The seventh-grade science class at Moanalua Middle School is prepared for a California-style electricity blackout.

Last week, they baked a cake, scrambled and poached eggs, toasted marshmallows and melted chocolate, fried sausage and boiled water all without assistance from Hawaiian Electric Co.

They probably spent a grand total of $10 on appliances made of cardboard cartons, old newspapers, foil, plastic hose, Saran wrap, scrap lumber and ingenuity. Energy from the sun came free.

"The big surprise was their enthusiasm for the project," said science teacher Corinne Waterhouse. "They came before school started, worked during lunch break and stayed after class. I had to put crime tape around the little garden where they worked to keep other students from crowding in."

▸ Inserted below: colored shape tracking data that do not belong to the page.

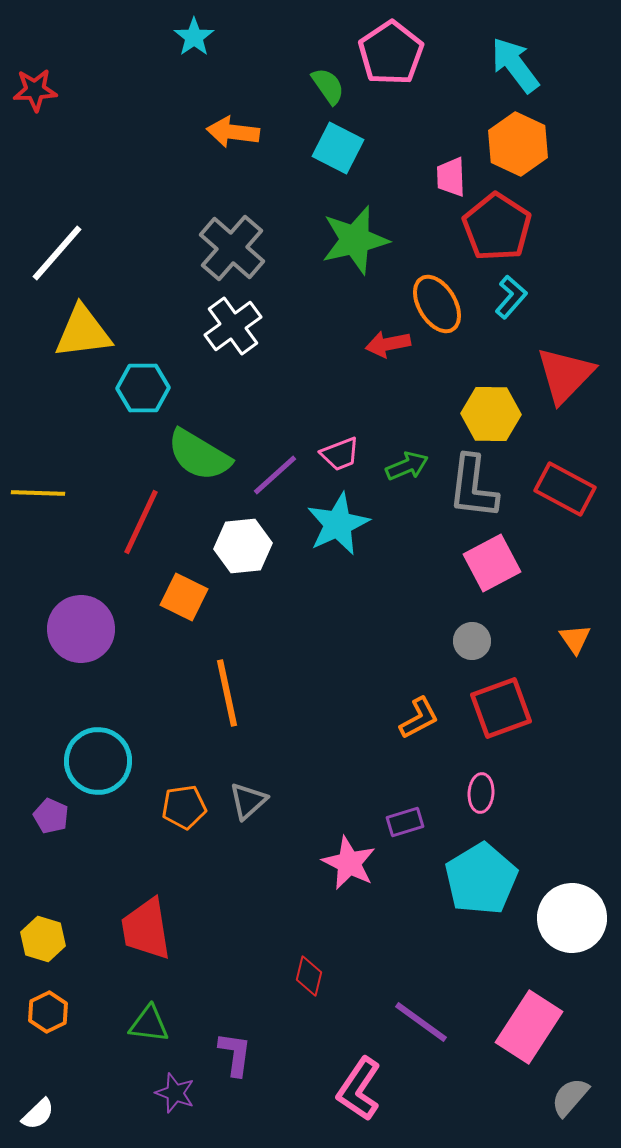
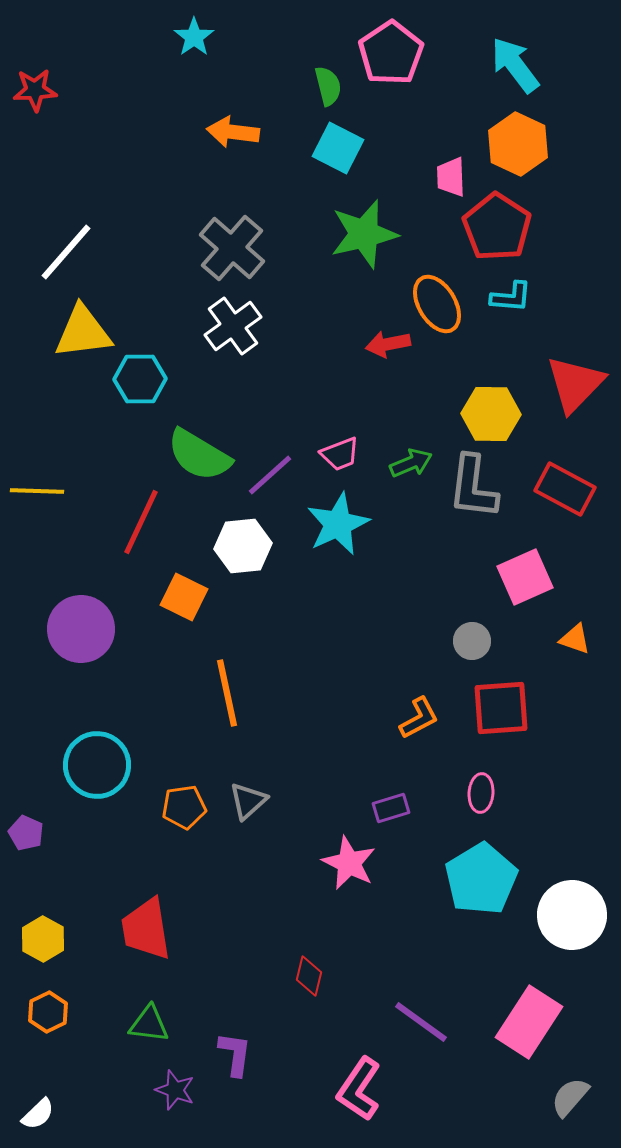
green semicircle at (328, 86): rotated 21 degrees clockwise
green star at (355, 240): moved 9 px right, 6 px up
white line at (57, 253): moved 9 px right, 1 px up
cyan L-shape at (511, 297): rotated 54 degrees clockwise
red triangle at (565, 375): moved 10 px right, 9 px down
cyan hexagon at (143, 388): moved 3 px left, 9 px up
green arrow at (407, 466): moved 4 px right, 3 px up
purple line at (275, 475): moved 5 px left
yellow line at (38, 493): moved 1 px left, 2 px up
pink square at (492, 563): moved 33 px right, 14 px down; rotated 4 degrees clockwise
orange triangle at (575, 639): rotated 36 degrees counterclockwise
red square at (501, 708): rotated 16 degrees clockwise
cyan circle at (98, 761): moved 1 px left, 4 px down
purple pentagon at (51, 816): moved 25 px left, 17 px down
purple rectangle at (405, 822): moved 14 px left, 14 px up
white circle at (572, 918): moved 3 px up
yellow hexagon at (43, 939): rotated 12 degrees clockwise
pink rectangle at (529, 1027): moved 5 px up
purple star at (175, 1093): moved 3 px up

The idea was how to use the sun in everyday life. Some of the contraptions the students came up with were more picturesque than practical.

Others — for making stew, cooking a casserole or even baking cupcakes — proved surprisingly efficient in the event of a power outage. Here are some examples:

• MADISON BROOKE'S CUPCAKE OVEN: Brooke stacked two open-ended, foiled-lined cartons on top of one another to make an oven. Cupcakes go on the top in a pan. (The big cake she put in took too long.)

A cardboard flap lined with foil tilts over the oven to reflect into it. Foil lining keeps heat inside. It's a slow bake, four to five hours. Students reported the result to be moist and fresh.

• ASHLY IKIHARA'S CASSEROLE COOKER: Ikihara flattened a cardboard carton, shaped it like a funnel and pasted foil over it to reflect heat down. She put two blocks of wood covered with foil at the bottom to reflect heat up.

The baking dish, containing raw corn and broccoli, sat in the bottom on a wire grill. A camp frying pan painted black covered the dish. This contraption cooked the corn and broccoli in 50 minutes. It could simmer a pot of stew.

• MICHAEL KAWAKAMI'S SOLAR MICROWAVE: Kawakami boiled a bag of instant curry in his solar microwave. He could also heat up instant saimin or soup.

The curry bag goes into a coffee can filled with water. The can sits in a cardboard box lined with foil. A foil flap on top directs heat at the can. The curry was ready to eat in 30 minutes.

• SCRAMBLED EGGS A LA CHASE HAMANO: This all-purpose fryer is in the experimental stage but seems to show promise. Hamano used two magnifying glasses mounted on scrap lumber to focus heat at two flat pieces of metal.

The metal is in with the eggs and cooks them as it heats. The eggs cooked in 15 minutes, then started to burn. However, the eggs stuck to the metal. Hamano thinks cooking oil will help.

There isn't space to describe more of the appliances. The students said some of their ideas came from a Web site, solarcooking.org.